§ EXERCISE GOAL: Your answer must be only the lines below from the one containing "теги в фильтр" through the one containing "القرآن الكريم والسنة", copied exactly, with the pictures left out.

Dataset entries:
▼

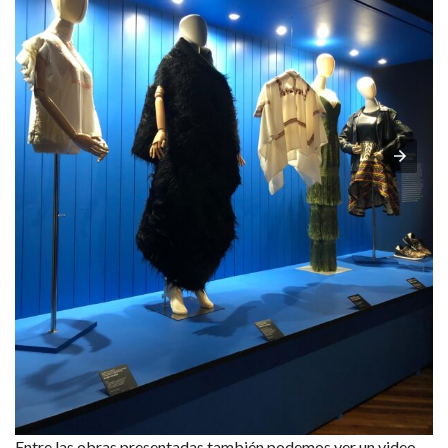
Entre las obras presentadas también podemos ver un video-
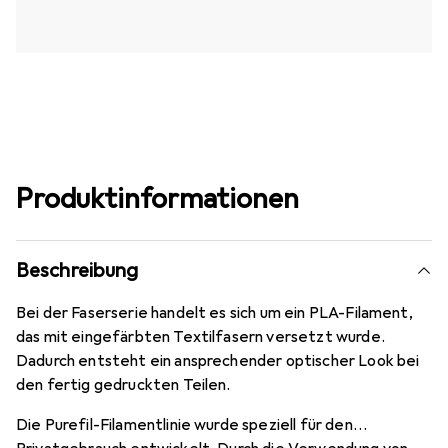
Produktinformationen
Beschreibung
Bei der Faserserie handelt es sich um ein PLA-Filament,
das mit eingefärbten Textilfasern versetzt wurde.
Dadurch entsteht ein ansprechender optischer Look bei
den fertig gedruckten Teilen.
Die Purefil-Filamentlinie wurde speziell für den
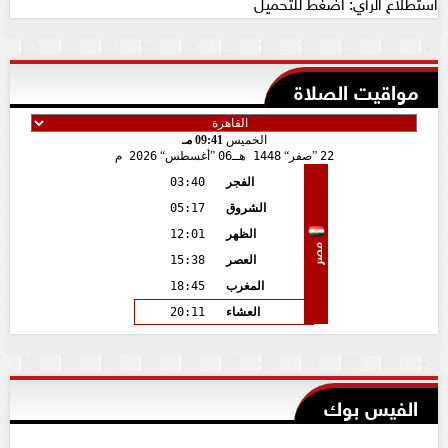
استطلاع الرأي: اضغط للتحميل
مواقيت الصلاة
الخميس
09:41 مـ
22
صفر
1448 هـ
06
أغسطس
2026 م
الفجر
03:40
الشروق
05:17
الظهر
12:01
مصر
العصر
15:38
المغرب
18:45
العشاء
20:11
الفيس بوك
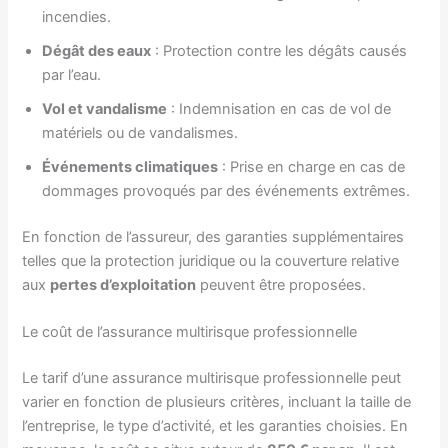
incendies.
Dégât des eaux
: Protection contre les dégâts causés
par l’eau.
Vol et vandalisme
: Indemnisation en cas de vol de
matériels ou de vandalismes.
Événements climatiques
: Prise en charge en cas de
dommages provoqués par des événements extrêmes.
En fonction de l’assureur, des garanties supplémentaires
telles que la protection juridique ou la couverture relative
aux
pertes d’exploitation
peuvent être proposées.
Le coût de l’assurance multirisque professionnelle
Le tarif d’une assurance multirisque professionnelle peut
varier en fonction de plusieurs critères, incluant la taille de
l’entreprise, le type d’activité, et les garanties choisies. En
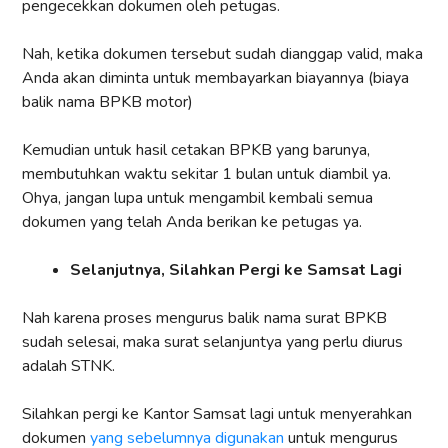
pengecekkan dokumen oleh petugas.
Nah, ketika dokumen tersebut sudah dianggap valid, maka
Anda akan diminta untuk membayarkan biayannya (biaya
balik nama BPKB motor)
Kemudian untuk hasil cetakan BPKB yang barunya,
membutuhkan waktu sekitar 1 bulan untuk diambil ya.
Ohya, jangan lupa untuk mengambil kembali semua
dokumen yang telah Anda berikan ke petugas ya.
Selanjutnya, Silahkan Pergi ke Samsat Lagi
Nah karena proses mengurus balik nama surat BPKB
sudah selesai, maka surat selanjuntya yang perlu diurus
adalah STNK.
Silahkan pergi ke Kantor Samsat lagi untuk menyerahkan
dokumen
yang sebelumnya digunakan
untuk mengurus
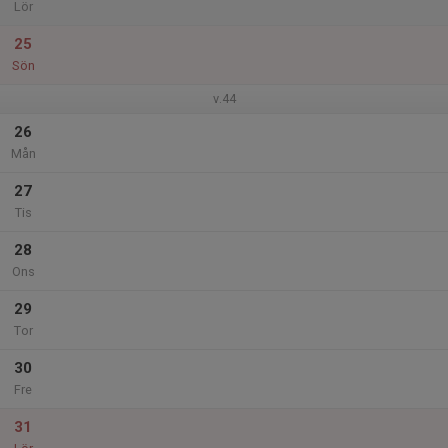
Lör
25
Sön
v.44
26
Mån
27
Tis
28
Ons
29
Tor
30
Fre
31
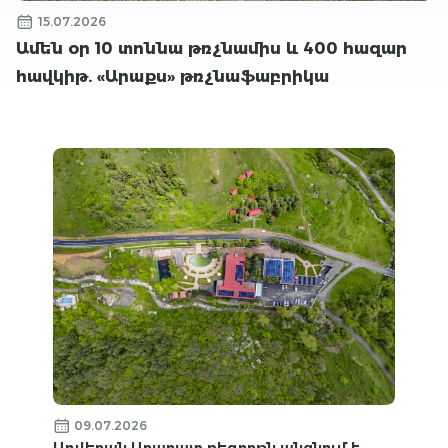
15.07.2026
Ամեն օր 10 տոննա թռչնամիս և 400 հազար
հավկիթ. «Արաքս» թռչնաֆաբրիկա
09.07.2026
Աղվերան Արարատ ռեզորթն անցնում է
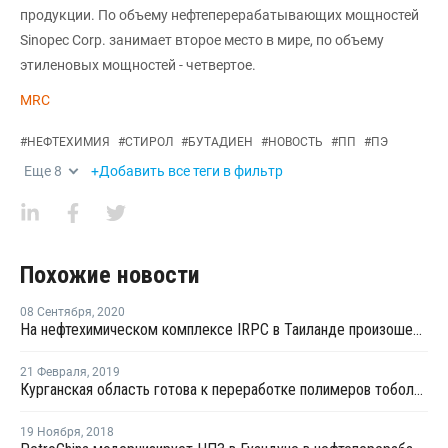
продукции. По объему нефтеперерабатывающих мощностей
Sinopec Corp. занимает второе место в мире, по объему
этиленовых мощностей - четвертое.
MRC
#
НЕФТЕХИМИЯ
#
СТИРОЛ
#
БУТАДИЕН
#
НОВОСТЬ
#
ПП
#
ПЭ
Еще
8
+Добавить все теги в фильтр
Похожие новости
08 Сентября
,
2020
На нефтехимическом комплексе IRPC в Таиланде произошел пожар
21 Февраля
,
2019
Курганская область готова к переработке полимеров тобольской площадки СИБУРа
19 Ноября
,
2018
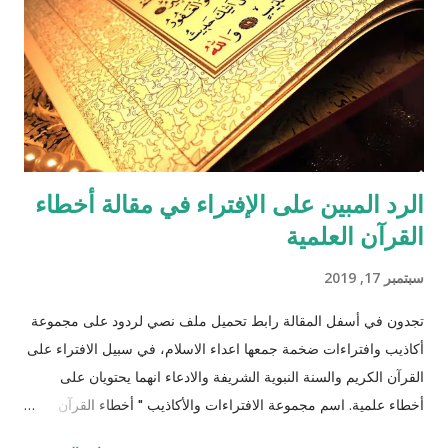
الرد المبين على الإفتراء في مقالة أخطاء
القرآن العلمية
سبتمبر 17, 2019
تجدون في أسفل المقالة رابط تحميل ملف نصي لردود على مجموعة
أكاذيب وافتراءات ضخمة جمعها اعداء الاسلام، في سبيل الافتراء على
القرآن الكريم والسنة النبوية الشريفة والادعاء انهما يحتويان على
أخطاء علمية. اسم مجموعة الافتراءات والأكاذيب " أخطاء القرآن
العلمية والردود الصلعمية الفاشلة عليها " وقد أبقيت على كل افتراء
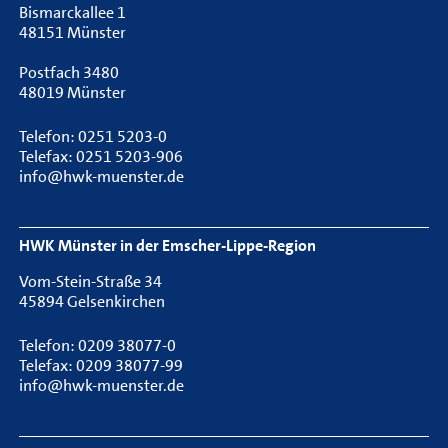
Bismarckallee 1
48151 Münster
Postfach 3480
48019 Münster
Telefon: 0251 5203-0
Telefax: 0251 5203-906
info@hwk-muenster.de
HWK Münster in der Emscher-Lippe-Region
Vom-Stein-Straße 34
45894 Gelsenkirchen
Telefon: 0209 38077-0
Telefax: 0209 38077-99
info@hwk-muenster.de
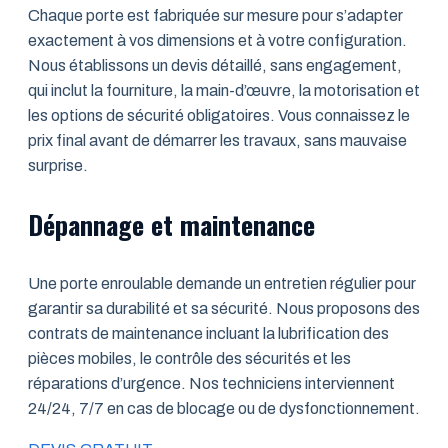
Chaque porte est fabriquée sur mesure pour s’adapter
exactement à vos dimensions et à votre configuration.
Nous établissons un devis détaillé, sans engagement,
qui inclut la fourniture, la main-d’œuvre, la motorisation et
les options de sécurité obligatoires. Vous connaissez le
prix final avant de démarrer les travaux, sans mauvaise
surprise.
Dépannage et maintenance
Une porte enroulable demande un entretien régulier pour
garantir sa durabilité et sa sécurité. Nous proposons des
contrats de maintenance incluant la lubrification des
pièces mobiles, le contrôle des sécurités et les
réparations d’urgence. Nos techniciens interviennent
24/24, 7/7 en cas de blocage ou de dysfonctionnement.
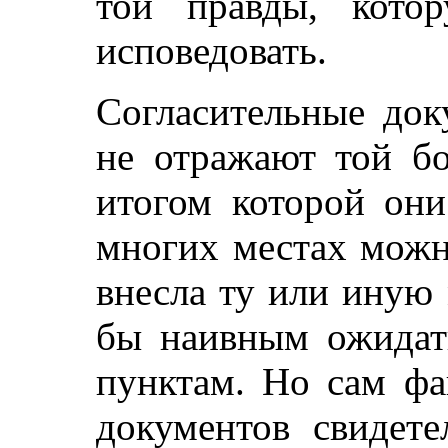
той правды, кото
исповедовать.
Согласительные док
не отражают той бо
итогом которой они
многих местах можн
внесла ту или иную
бы наивным ожидать
пунктам. Но сам фа
документов свидете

▲

§ SOLUTION BELOW:
+Добавить все теги в фильтр
Похожие новости
08 Сентября
,
2020
На нефтехимическом комплексе IRPC в Таиланде произошел пожар
21 Февраля
,
2019
Курганская область готова к переработке полимеров тобольской площадки СИБУРа
19 Ноября
,
2018
الرد المبين على الإفتراء في مقالة أخطاء
القرآن العلمية
سبتمبر 17, 2019
تجدون في أسفل المقالة رابط تحميل ملف نصي لردود على مجموعة
أكاذيب وافتراءات ضخمة جمعها اعداء الاسلام، في سبيل الافتراء على
القرآن الكريم والسنة النبوية الشريفة والادعاء انهما يحتويان على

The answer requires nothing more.